EFFECTS OF 3D PRINTING PROCESSING PARAMETERS ON MECHANICAL PROPERTIES OF POLYMERIC MATERIALS

Abstract

Additive manufacturing has been used for many years to create complex shapes and designs that would otherwise be difficult for traditional machining methods to produce. However, little is known about the mechanical properties of objects produced via such methods and, as a result, these objects rarely find their way into structural applications. To better understand the applicability of additive manufacturing in structural applications, specimens were created using variations of 3D build parameters. Influence of basic parameters such as build direction, infill pattern (±45-degree lines, longitudinal lines, transverse lines, concentric lines), and printed layer height (0.2 mm, 0.16 mm, 0.1 mm) were explored on several types of polymers, to include PLA, PETG, and polycarbonate.
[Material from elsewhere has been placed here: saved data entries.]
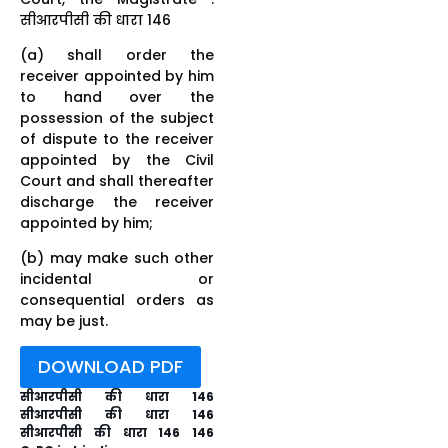
सीआरपीसी की धारा 146
(a) shall order the
receiver appointed by him
to hand over the
possession of the subject
of dispute to the receiver
appointed by the Civil
Court and shall thereafter
discharge the receiver
appointed by him;
(b) may make such other
incidental or
consequential orders as
may be just.
DOWNLOAD PDF
सीआरपीसी की धारा 146
सीआरपीसी की धारा 146
सीआरपीसी की धारा 146 146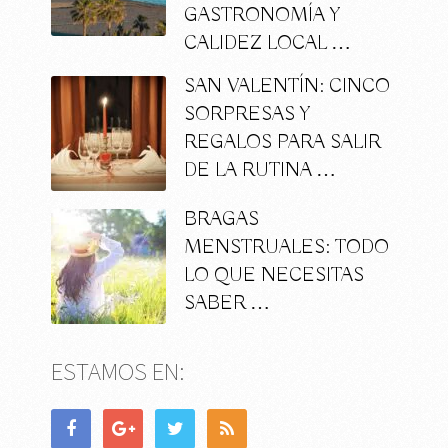
GASTRONOMÍA Y
CALIDEZ LOCAL …
SAN VALENTÍN: CINCO
SORPRESAS Y
REGALOS PARA SALIR
DE LA RUTINA …
BRAGAS
MENSTRUALES: TODO
LO QUE NECESITAS
SABER …
ESTAMOS EN: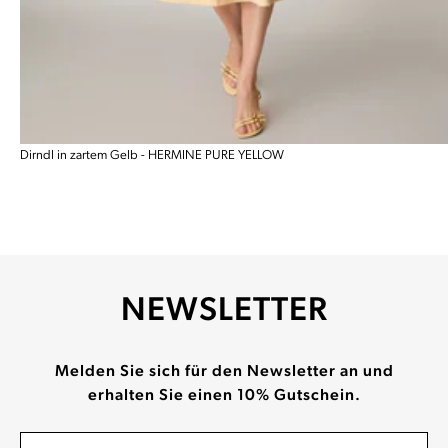
Dirndl in zartem Gelb - HERMINE PURE YELLOW
NEWSLETTER
Melden Sie sich für den Newsletter an und
erhalten Sie einen 10% Gutschein.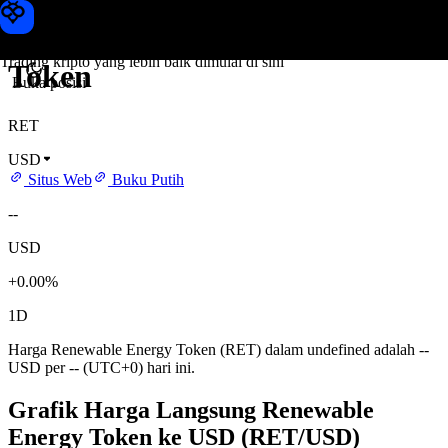
Harga Renewable Energy
Toobit
Trading kripto yang lebih baik dimulai di sini
Token
Buka posisi
RET
USD
Situs Web
Buku Putih
--
USD
+0.00%
1D
Harga Renewable Energy Token (RET) dalam undefined adalah --
USD per -- (UTC+0) hari ini.
Grafik Harga Langsung Renewable
Energy Token ke USD (RET/USD)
Tensile testing was used to evaluate the effects of the 3D printing parameters on mechanical properties. Regardless of material tested, infill raster patterns that were oriented in line with applied stress axis resulted in samples with superior strength and strain properties. Additionally, printing with smaller layer heights produced denser samples, which generally exhibited better mechanical properties compared to samples printed with larger layer heights. While some mechanical trends held true across material type, others did not, indicating there are no ideal print settings that can be universally applied to all materials.